O embaixador israelita na ONU, Gilad Erdan, reiterou as suas críticas à organização, que acusou de estar “moralmente falida”, por se concentrar em pedir ajuda para os civis em Gaza sem antes fazer tudo para libertar os reféns.
“A ONU é uma arma de guerra nas mãos dos terroristas”, chegou a dizer o representante de Israel, que voltou a pedir a demissão do secretário-geral, António Guterres.
A posição está longe de ser a da maioria dos membros da organização, que hoje reiteraram o seu apelo para um cessar-fogo no enclave palestiniano.
No entanto, não foram os embaixadores dos Estados-membros da ONU os únicos a pronunciar-se hoje a favor de um cessar-fogo: um grupo de “rabinos por um cessar-fogo” levou cartazes para a sede do Conselho de Segurança para apelar ao Governo dos Estados Unidos para que deixe de vetar este tipo de resoluções.

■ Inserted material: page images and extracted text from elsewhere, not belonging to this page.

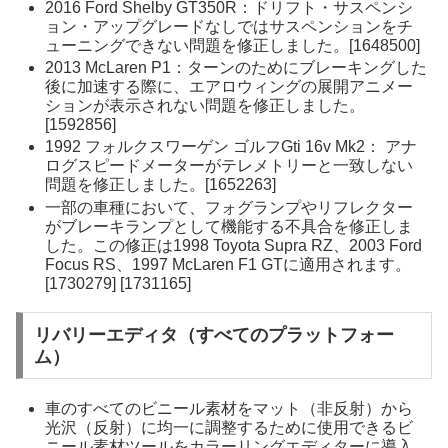
2016 Ford Shelby GT350R：ドリフト・サスペンシ
ョン・アップグレードなしではサスペンションをチ
ューニングできない問題を修正しました。[1648500]
2013 McLaren P1：ターンのためにブレーキングした
後に加速する際に、エアロウィングの展開アニメー
ションが表示されない問題を修正しました。
[1592856]
1992 フォルクスワーゲン ゴルフGti 16v Mk2： アナ
ログスピードメーターがテレメトリーと一致しない
問題を修正しました。[1652263]
一部の車種において、フォグランプやリフレクター
がブレーキランプとして機能する不具合を修正しま
した。この修正は1998 Toyota Supra RZ、2003 Ford
Focus RS、1997 McLaren F1 GTに適用されます。
[1730279] [1731165]
リバリーエディタ（すべてのプラットフォー
ム）
車のすべてのビニール素材をマット（非反射）から
光沢（反射）に均一に調整するために使用できるビ
ニール素材ツールをカラーリングエディターに導入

“Biden: o mundo diz cessar-fogo”, podia ler-se num dos cartazes que o grupo levou para a sala, que estava vazia, uma vez que hoje não está prevista qualquer reunião daquele órgão.
No mesmo sentido se expressou no seu discurso na Assembleia-Geral o representante palestiniano na ONU, Riyad Mansour, que perguntou como é possível pensar que a ONU, as organizações humanitárias e milhões de pessoas em todo o mundo “estão erradas” ao pedir um cessar-fogo no enclave.
“Não é motivo de orgulho estar-se errado sozinho”, observou Mansour.
Na sequência da invasão russa da Ucrânia, a Assembleia-Geral da ONU adotou uma nova regra que a obriga a discutir qualquer veto emitido no Conselho de Segurança pelos seus cinco membros permanentes: Estados Unidos, China, Rússia, França e Reino Unido.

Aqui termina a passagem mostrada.